Special Ceremony Held In Oakland To Honor African American Students

OAKLAND (KCBS) – More than a hundred local college-bound students will be honored at a ceremony on Sunday at Oakland’s Kaiser Center for defying the statistics.

A study released last month found that by middle school, 55 percent of Oakland’s African American men show signs of dropping out.

Justin Davis, program coordinator with the Mitchell Kapor Foundation, said that young black men in the Bay Area have the lowest academic achievement rates.

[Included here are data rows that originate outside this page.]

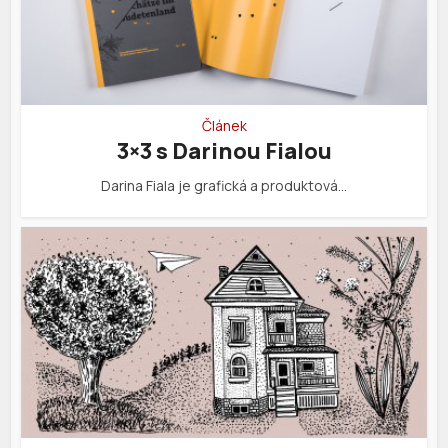
Článek
3×3 s Darinou Fialou
Darina Fiala je grafická a produktová…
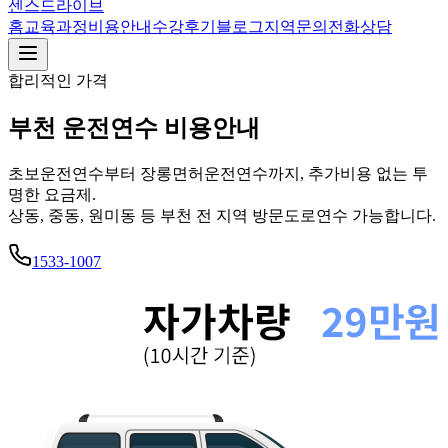
센스드라이브
홈
교육과정
비용안내
수강후기
블로그
지역
문의
전화상담
합리적인 가격
부천 운전연수 비용안내
초보운전연수부터 장롱면허운전연수까지, 추가비용 없는 투
명한 요금제.
상동, 중동, 원미동
등
부천
전 지역 방문도로연수 가능합니다.
1533-1007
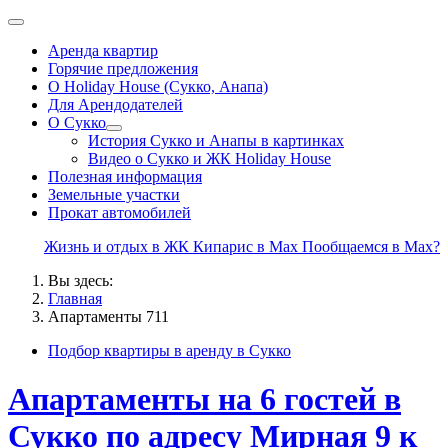
Аренда квартир
Горячие предложения
О Holiday House (Сукко, Анапа)
Для Арендодателей
О Сукко
История Сукко и Анапы в картинках
Видео о Сукко и ЖК Holiday House
Полезная информация
Земельные участки
Прокат автомобилей
Жизнь и отдых в ЖК Кипарис в Max
Пообщаемся в Max?
Вы здесь:
Главная
Апартаменты 711
Подбор квартиры в аренду в Сукко
Апартаменты на 6 гостей в
Сукко по адресу Мирная 9 к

KCBS’ Anna Duckworth Reports:

“On average, we’re talking of a graduation rate of about 24 percent,” said Davis

It’s why the foundation started its annual College Bound Brotherhood Graduation Celebration three years ago to honor young men defying those numbers and statistics.

“It demonstrates a great, positive spirit for younger generations and people who have essentially become numb to the less uplifting stories,” Davis said.

Jamal Rasheed is among the honorees this year. The 18-year-old is graduating from Oakland’s Bishop O’Dowd High School and headed off to Morehouse College in Atlanta this fall.

“Throughout the year, I’ve seen friends that I’ve had going down a bad road, either jail or on the streets,” he said.

Rasheed credits community centers and other positive places for helping him build a strong support system.

The Mitchell Kapor Foundation has given a million dollars in grants over the past four years to organizations that help young black men prepare for college.